Dermatologists Must Help Fight Climate Change

09/09/2022

Significant reductions in carbon emissions are readily achieved in dermatology by increased use of telehealth services and virtual medical meetings and residency interviews

Dermatologists should engage more meaningfully on key climate issues and to move beyond discussions of the skin-related impacts of climate change, according to a commentary in the International Journal of Dermatology.

The authors note that they and other dermatologists are professionally charged with diagnosing, treating, researching, and mitigating the health harms from climate change but also must consider that healthcare is among the most carbon-intensive service sectors worldwide.
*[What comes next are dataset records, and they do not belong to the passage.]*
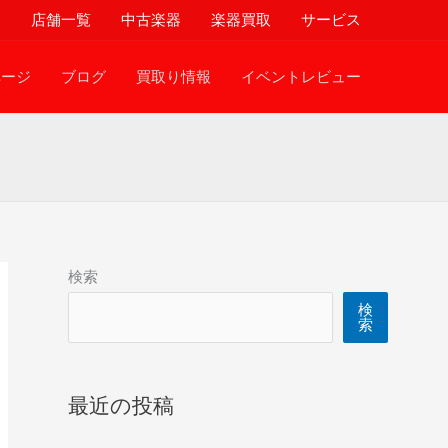
器
店舗一覧
中古楽器
楽器買取
サービス
ページ
ブログ
買取り情報
イベントレビュー
検索
検
索
最近の投稿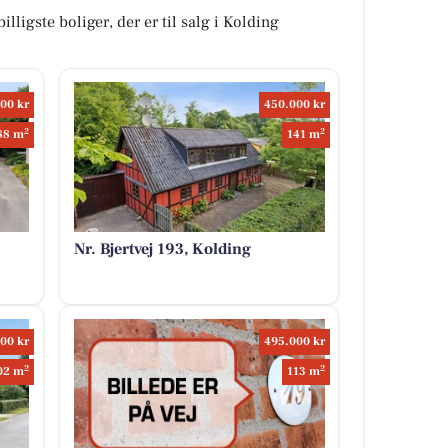
illigste boliger, der er til salg i Kolding
00 kr
450.000 kr
2
2
88 m
141 m
Nr. Bjertvej 193, Kolding
00 kr
495.000 kr
2
2
02 m
113 m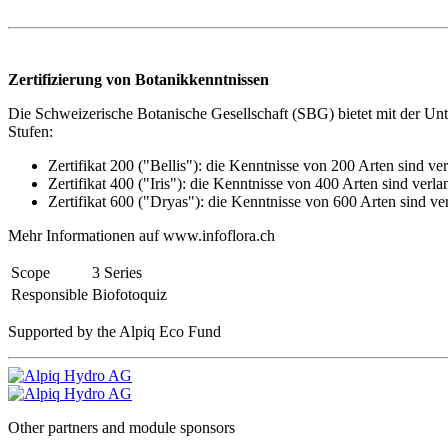
Zertifizierung von Botanikkenntnissen
Die Schweizerische Botanische Gesellschaft (SBG) bietet mit der Unte
Stufen:
Zertifikat 200 ("Bellis"): die Kenntnisse von 200 Arten sind ver
Zertifikat 400 ("Iris"): die Kenntnisse von 400 Arten sind verla
Zertifikat 600 ("Dryas"): die Kenntnisse von 600 Arten sind ve
Mehr Informationen auf www.infoflora.ch
Scope
3 Series
Responsible
Biofotoquiz
Supported by the Alpiq Eco Fund
Other partners and module sponsors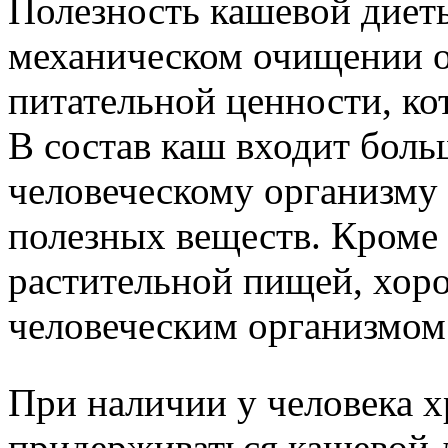
Полезность кашевой диеты
механическом очищении ор
питательной ценности, ко
В состав каш входит бол
человеческому организму
полезных веществ. Кроме 
растительной пищей, хор
человеческим организмом
При наличии у человека х
придерживаться кашевой 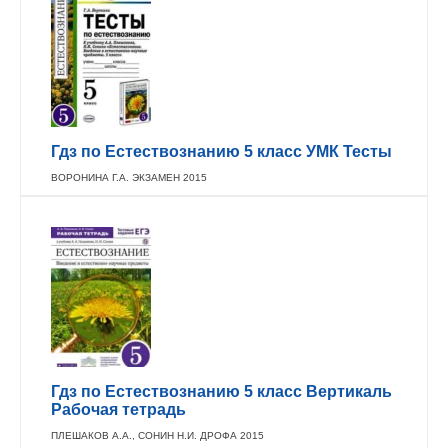
Гдз по Естествознанию 5 класс УМК Тесты
ВОРОНИНА Г.А. ЭКЗАМЕН 2015
Гдз по Естествознанию 5 класс Вертикаль
Рабочая тетрадь
ПЛЕШАКОВ А.А., СОНИН Н.И. ДРОФА 2015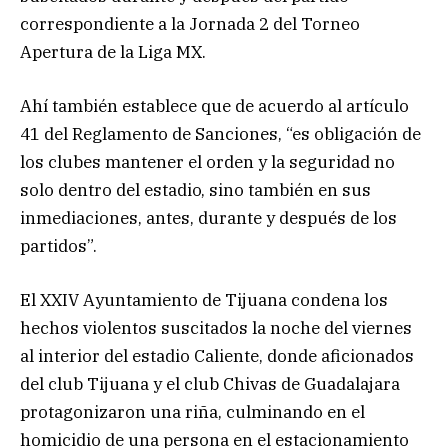
correspondiente a la Jornada 2 del Torneo
Apertura de la Liga MX.
Ahí también establece que de acuerdo al artículo
41 del Reglamento de Sanciones, “es obligación de
los clubes mantener el orden y la seguridad no
solo dentro del estadio, sino también en sus
inmediaciones, antes, durante y después de los
partidos”.
El XXIV Ayuntamiento de Tijuana condena los
hechos violentos suscitados la noche del viernes
al interior del estadio Caliente, donde aficionados
del club Tijuana y el club Chivas de Guadalajara
protagonizaron una riña, culminando en el
homicidio de una persona en el estacionamiento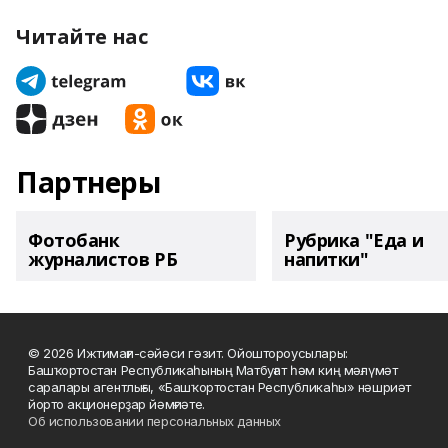
Читайте нас
Партнеры
Фотобанк
Рубрика "Еда и
журналистов РБ
напитки"
© 2026 Ижтимағи-сәйәси гәзит. Ойоштороусылары:
Башҡортостан Республикаһының Матбуғат һәм киң мәғлүмәт
саралары агентлығы, «Башҡортостан Республикаһы» нәшриәт
йорто акционерҙар йәмғиәте.
Об использовании персональных данных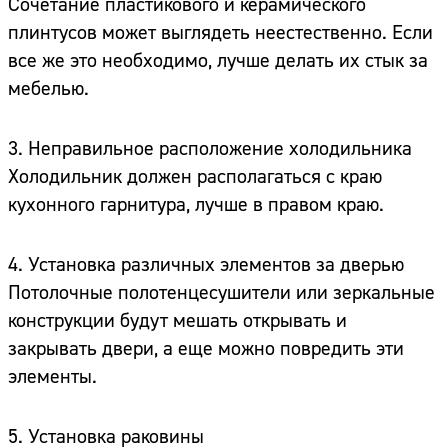
Сочетание пластикового и керамического
плинтусов может выглядеть неестественно. Если
все же это необходимо, лучше делать их стык за
мебелью.
3. Неправильное расположение холодильника
Холодильник должен располагаться с краю
кухонного гарнитура, лучше в правом краю.
4. Установка различных элементов за дверью
Потолочные полотенцесушители или зеркальные
конструкции будут мешать открывать и
закрывать двери, а еще можно повредить эти
элементы.
5. Установка раковины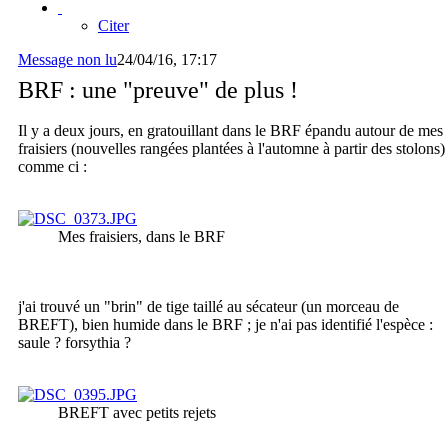
Citer
Message non lu
24/04/16, 17:17
BRF : une "preuve" de plus !
Il y a deux jours, en gratouillant dans le BRF épandu autour de mes
fraisiers (nouvelles rangées plantées à l'automne à partir des stolons)
comme ci :
Mes fraisiers, dans le BRF
j'ai trouvé un "brin" de tige taillé au sécateur (un morceau de
BREFT), bien humide dans le BRF ; je n'ai pas identifié l'espèce :
saule ? forsythia ?
BREFT avec petits rejets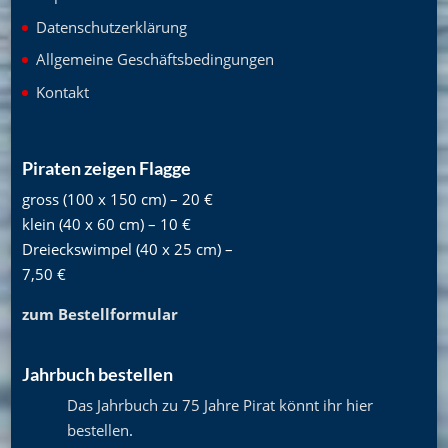
Datenschutzerklärung
Allgemeine Geschäftsbedingungen
Kontakt
Piraten zeigen Flagge
gross (100 x 150 cm) – 20 €
klein (40 x 60 cm) – 10 €
Dreieckswimpel (40 x 25 cm) –
7,50 €
zum Bestellformular
Jahrbuch bestellen
Das Jahrbuch zu 75 Jahre Pirat könnt ihr hier
bestellen
.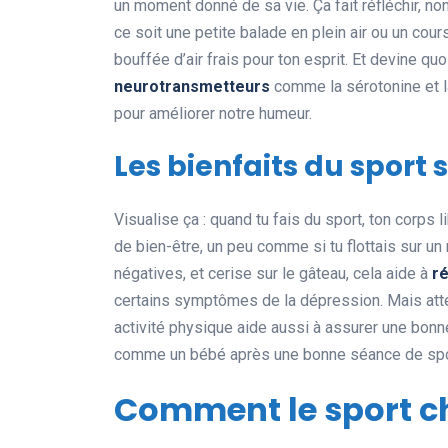
un moment donné de sa vie. Ça fait réfléchir, no
ce soit une petite balade en plein air ou un cour
bouffée d’air frais pour ton esprit. Et devine quo
neurotransmetteurs
comme la sérotonine et l
pour améliorer notre humeur.
Les bienfaits du sport 
Visualise ça : quand tu fais du sport, ton corps 
de bien-être, un peu comme si tu flottais sur u
négatives, et cerise sur le gâteau, cela aide à
ré
certains symptômes de la dépression. Mais attend
activité physique aide aussi à assurer une bon
comme un bébé après une bonne séance de spo
Comment le sport c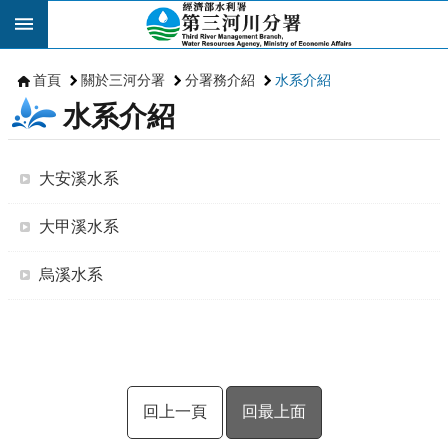
跳到主要內容區塊
首頁
關於三河分署
分署務介紹
水系介紹
水系介紹
大安溪水系
大甲溪水系
烏溪水系
回上一頁
回最上面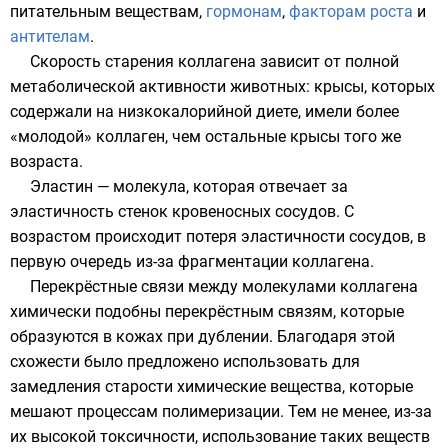
питательным веществам,
гормонам
,
факторам роста
и
антителам
.
Скорость старения коллагена зависит от полной
метаболической активности животных: крысы, которых
содержали на низкокалорийной диете, имели более
«молодой» коллаген, чем остальные крысы того же
возраста.
Эластин — молекула, которая отвечает за
эластичность стенок кровеносных
сосудов
. С
возрастом происходит потеря эластичности сосудов, в
первую очередь из-за фрагментации коллагена.
Перекрёстные связи между молекулами коллагена
химически подобны перекрёстным связям, которые
образуются в кожах при дублении. Благодаря этой
схожести было предложено использовать для
замедления старости химические вещества, которые
мешают процессам полимеризации. Тем не менее, из-за
их высокой токсичности, использование таких веществ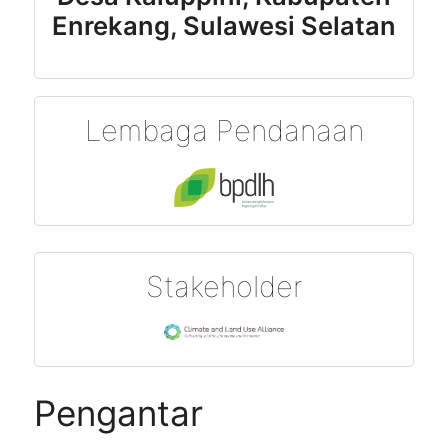
Enrekang, Sulawesi Selatan
Lembaga Pendanaan
Stakeholder
Pengantar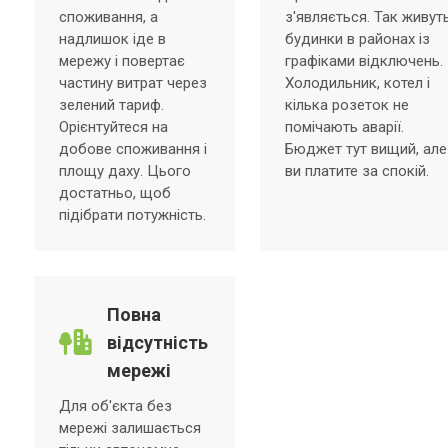
споживання, а
з'являється. Так живут
надлишок іде в
будинки в районах із
мережу і повертає
графіками відключень.
частину витрат через
Холодильник, котел і
зелений тариф.
кілька розеток не
Орієнтуйтеся на
помічають аварії.
добове споживання і
Бюджет тут вищий, але
площу даху. Цього
ви платите за спокій.
достатньо, щоб
підібрати потужність.
Повна
відсутність
мережі
Для об'єкта без
мережі залишається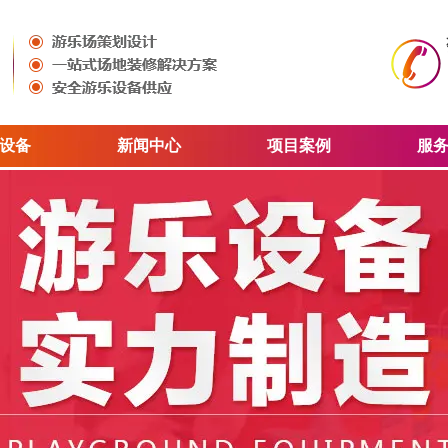
设备
新闻中心
项目案例
服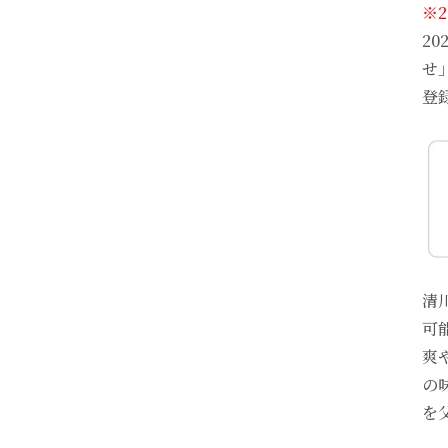
※
2
せ
登
清
可
爽
の
を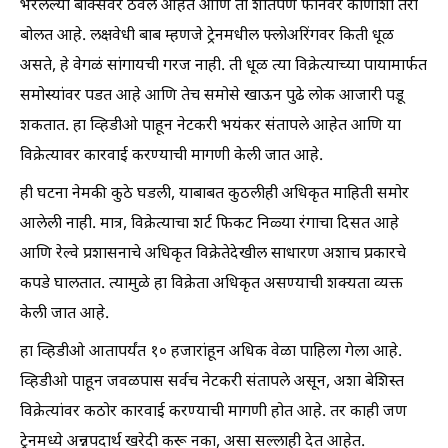
भरलेल्या बॉक्सवर ठेवले आहेत आणि तो शांतपणे फोनवर कोणाशी तरी
बोलत आहे. लक्षवेधी बाब म्हणजे ट्रेनमधील फ्लोअरिंगवर किती धूळ
असते, हे वेगळं सांगायची गरज नाही. ती धूळ त्या विक्रेत्याच्या पायामार्फत
समोस्यांवर पडत आहे आणि तेच समोसे खाऊन पुढे लोक आजारी पडू
शकतात. हा व्हिडीओ पाहून नेटकरी भयंकर संतापले आहेत आणि या
विक्रेत्यावर कारवाई करण्याची मागणी केली जात आहे.
ही घटना नेमकी कुठे घडली, याबाबत कुठलीही अधिकृत माहिती समोर
आलेली नाही. मात्र, विक्रेत्याचा शर्ट फिकट निळ्या रंगाचा दिसत आहे
आणि रेल्वे प्रशासनाचे अधिकृत विक्रेतेदेखील साधारण अशाच प्रकारचे
कपडे घालतात. त्यामुळे हा विक्रेता अधिकृत असण्याची शक्यता व्यक्त
केली जात आहे.
हा व्हिडीओ आतापर्यंत १० हजारांहून अधिक वेळा पाहिला गेला आहे.
व्हिडीओ पाहून जवळपास सर्वच नेटकरी संतापले असून, अशा बेशिस्त
विक्रेत्यांवर कठोर कारवाई करण्याची मागणी होत आहे. तर काही जण
ट्रेनमध्ये अन्नपदार्थ खरेदी करू नका, असा सल्लाही देत आहेत.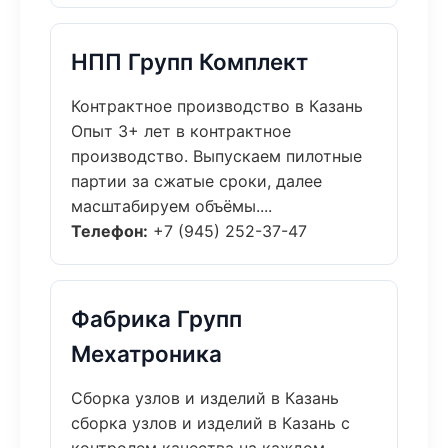
НПП Групп Комплект
Контрактное производство в Казань
Опыт 3+ лет в контрактное
производство. Выпускаем пилотные
партии за сжатые сроки, далее
масштабируем объёмы....
Телефон:
+7 (945) 252-37-47
Фабрика Групп
Мехатроника
Сборка узлов и изделий в Казань
сборка узлов и изделий в Казань с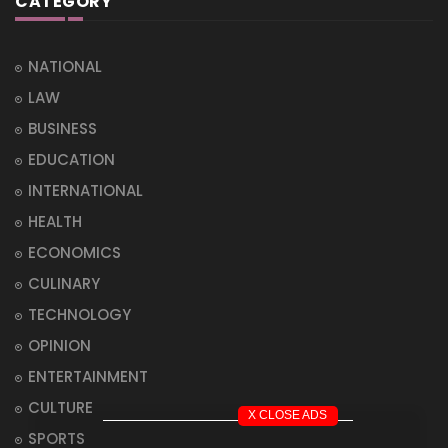
CATEGORY
NATIONAL
LAW
BUSINESS
EDUCATION
INTERNATIONAL
HEALTH
ECONOMICS
CULINARY
TECHNOLOGY
OPINION
ENTERTAINMENT
CULTURE
X CLOSE ADS
SPORTS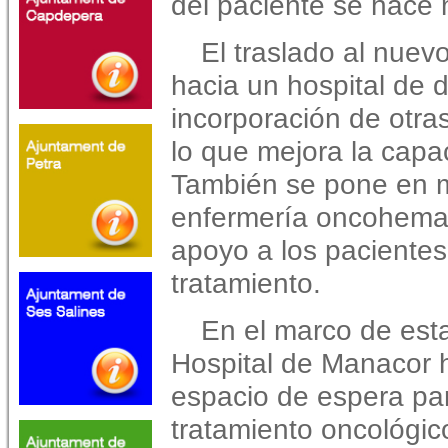
del paciente se hace
El traslado al nuevo
hacia un hospital de d
incorporación de otra
lo que mejora la capac
También se pone en 
enfermería oncohemato
apoyo a los pacientes
tratamiento.
En el marco de esta
Hospital de Manacor 
espacio de espera pa
tratamiento oncológi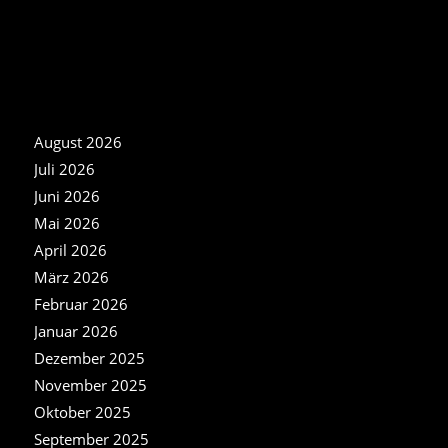
NEWS ARCHIV
August 2026
Juli 2026
Juni 2026
Mai 2026
April 2026
März 2026
Februar 2026
Januar 2026
Dezember 2025
November 2025
Oktober 2025
September 2025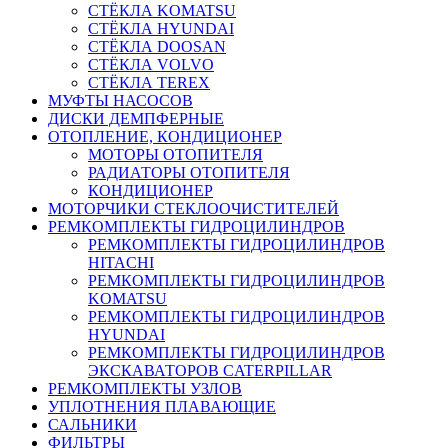
СТЁКЛА KOMATSU
СТЁКЛА HYUNDAI
СТЁКЛА DOOSAN
СТЁКЛА VOLVO
СТЁКЛА TEREX
МУФТЫ НАСОСОВ
ДИСКИ ДЕМПФЕРНЫЕ
ОТОПЛЕНИЕ, КОНДИЦИОНЕР
МОТОРЫ ОТОПИТЕЛЯ
РАДИАТОРЫ ОТОПИТЕЛЯ
КОНДИЦИОНЕР
МОТОРЧИКИ СТЕКЛООЧИСТИТЕЛЕЙ
РЕМКОМПЛЕКТЫ ГИДРОЦИЛИНДРОВ
РЕМКОМПЛЕКТЫ ГИДРОЦИЛИНДРОВ
HITACHI
РЕМКОМПЛЕКТЫ ГИДРОЦИЛИНДРОВ
KOMATSU
РЕМКОМПЛЕКТЫ ГИДРОЦИЛИНДРОВ
HYUNDAI
РЕМКОМПЛЕКТЫ ГИДРОЦИЛИНДРОВ
ЭКСКАВАТОРОВ CATERPILLAR
РЕМКОМПЛЕКТЫ УЗЛОВ
УПЛОТНЕНИЯ ПЛАВАЮЩИЕ
САЛЬНИКИ
ФИЛЬТРЫ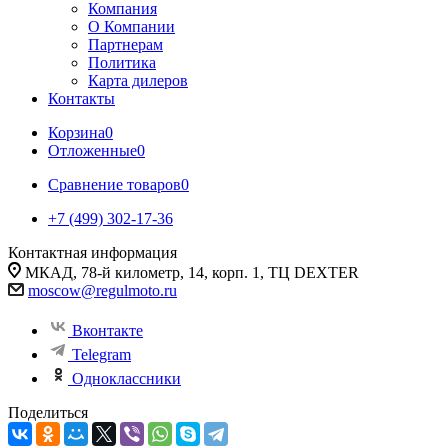
Компания
О Компании
Партнерам
Политика
Карта дилеров
Контакты
Корзина
0
Отложенные
0
Сравнение товаров
0
+7 (499) 302-17-36
Контактная информация
МКАД, 78-й километр, 14, корп. 1, ТЦ DEXTER
moscow@regulmoto.ru
Вконтакте
Telegram
Одноклассники
Поделиться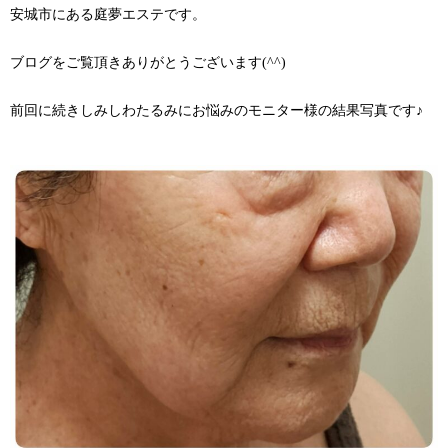
安城市にある庭夢エステです。
ブログをご覧頂きありがとうございます(^^)
前回に続きしみしわたるみにお悩みのモニター様の結果写真です♪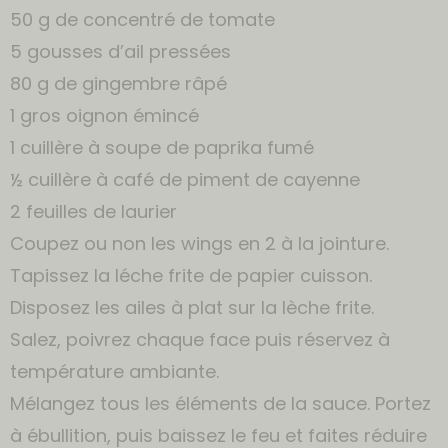
50 g de concentré de tomate
5 gousses d’ail pressées
80 g de gingembre râpé
1 gros oignon émincé
1 cuillère à soupe de paprika fumé
½ cuillère à café de piment de cayenne
2 feuilles de laurier
Coupez ou non les wings en 2 à la jointure.
Tapissez la léche frite de papier cuisson.
Disposez les ailes à plat sur la lèche frite.
Salez, poivrez chaque face puis réservez à
température ambiante.
Mélangez tous les éléments de la sauce. Portez
à ébullition, puis baissez le feu et faites réduire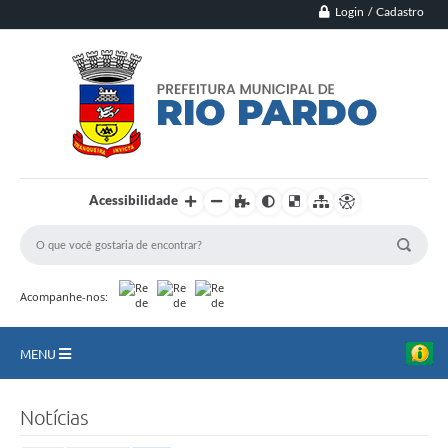
Login / Cadastro
Acessibilidade
Acompanhe-nos:
MENU
Principal
Notícias
Município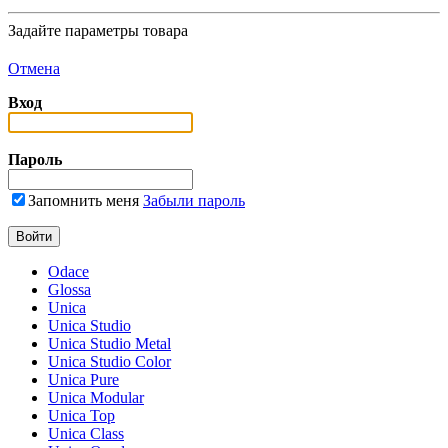
Задайте параметры товара
Отмена
Вход
Пароль
Запомнить меня
Забыли пароль
Odace
Glossa
Unica
Unica Studio
Unica Studio Metal
Unica Studio Color
Unica Pure
Unica Modular
Unica Top
Unica Class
They point out that significant reductions in carbon emissions are readily achieved in dermatology by increased use of telehealth services and virtual medical meetings and residency interviews. Also, dermatologists should prioritize funding for climate-health research to improve healthcare sustainability and decarbonize the profession.

“Our research, advocacy, and policies must be ambitious in scope, reaching beyond cutaneous disease to integrate the impact of climate change on social determinants of health and support resiliency and social justice invulnerable populations,” the authors wrote. “We have an ethical imperative to act. The time is now for dermatologists and our medical societies to collectively rise to meet this crisis.”

The article follows a 2021 editorial published en masse by 233 international medical journals that called for emergency action to limit global warming and adverse health effects related to climate change.